* PROBLEM STATEMENT *
Look below for the line containing "émission ainsi nous"; from there through the line containing "Edouard SORY", both lines included, please set down each line exactly and nothing else.

* DATA PROVIDED *
::::
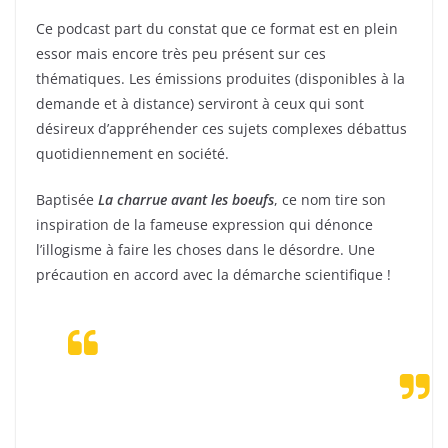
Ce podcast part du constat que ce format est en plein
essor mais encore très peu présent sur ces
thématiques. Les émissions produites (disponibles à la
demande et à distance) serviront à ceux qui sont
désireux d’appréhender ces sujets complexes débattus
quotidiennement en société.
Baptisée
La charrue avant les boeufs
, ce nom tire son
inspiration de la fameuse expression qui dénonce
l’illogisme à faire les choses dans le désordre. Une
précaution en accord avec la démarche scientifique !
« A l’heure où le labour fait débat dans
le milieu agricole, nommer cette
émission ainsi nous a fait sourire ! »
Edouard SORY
::::
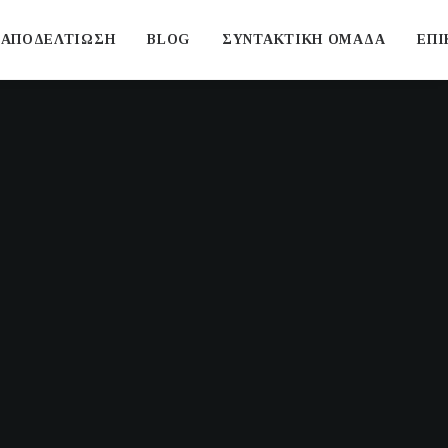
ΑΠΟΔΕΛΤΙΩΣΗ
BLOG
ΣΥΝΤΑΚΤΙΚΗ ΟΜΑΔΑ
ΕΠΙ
::::
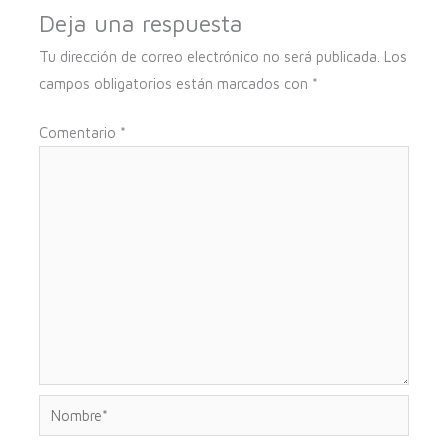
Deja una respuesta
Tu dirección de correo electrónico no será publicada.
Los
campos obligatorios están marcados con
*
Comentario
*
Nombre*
::::
* RESPONSE AREA *
émission ainsi nous a fait sourire ! »
Edouard SORY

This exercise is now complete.